“A piece of content or data is open if anyone is free to use, reuse, and redistribute it - subject only, at most, to the requirement to attribute and share-alike” (http://opendefinition.org/). Driven by demands for greater transparency from government, general freedom of information and an increased awareness of the unanticipated re-use values of existing information, Open Data has seen dramatic growth in the past two years. Is archaeology part of this general trend? Our aim is to explore what it means to make archaeological data open and what processes are required to make it happen in a satisfactory way. There are three major goals: (a) individual and institutional advocacy, (b) ethical discussion and consensusbuilding, and (c) knowledge transfer (licenses guidance, wider academic context, repositories etc.). In this paper, we explore some of these issues in greater detail.

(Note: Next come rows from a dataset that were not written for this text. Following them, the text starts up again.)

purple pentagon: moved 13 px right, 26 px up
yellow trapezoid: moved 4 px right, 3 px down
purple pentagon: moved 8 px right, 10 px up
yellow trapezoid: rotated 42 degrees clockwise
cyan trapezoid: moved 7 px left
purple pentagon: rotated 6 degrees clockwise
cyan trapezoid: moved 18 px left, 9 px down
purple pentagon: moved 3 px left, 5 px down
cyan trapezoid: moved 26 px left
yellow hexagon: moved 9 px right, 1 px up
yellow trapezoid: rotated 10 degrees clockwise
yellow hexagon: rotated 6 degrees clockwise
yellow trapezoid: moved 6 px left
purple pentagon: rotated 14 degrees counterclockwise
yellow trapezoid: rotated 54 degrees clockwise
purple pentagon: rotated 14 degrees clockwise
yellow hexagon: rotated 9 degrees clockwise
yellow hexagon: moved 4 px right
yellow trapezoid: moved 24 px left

Open Access, Open Data, Open Archaeology, Open Knowledge Foundation, Linked Open Data, Knowledge Transfer
‘Open’ is increasingly invoked as an attractive thing to be, across a host of human behavioural domains from scientific practice to corporate responsibility to governmental action (to name but a few). The concept readily suggests notions of public accountability, transparency of practice, plurality of opinion and scientific repeatability, thus providing a catchy banner for the advocacy of a range of perceived public goods. In contrast, while being ‘closed’ might occasionally carry positive connotations of increased security, it is less marketable and causes significant problems for a domain whose advances are predicated on a developing and accessible corpus. Some aspects of the open agenda are now several decades old and have had a tangible impact on many different sectors. For example, two well- established international initiatives are Open Access (e.g. where publications such as journal articles are made publicly available without a fee) and Free/ Libre and Open Source Software (FOSS, where source code is made available under liberal licenses that encourage onward use and modification), both arguably expressions of a wider change in the free circulation of information and knowledge. A small minority of archaeologists have also been embracing, discussing and/or contributing to such initiatives for some time, particularly those with an interest in customising digital tools or encouraging broader archaeological participation and dialogue beyond a few well-resourced Western institutions (e.g. in line with the participatory agenda espoused by World Archaeology). Needless to say, the Web has been a catalyst for these changes.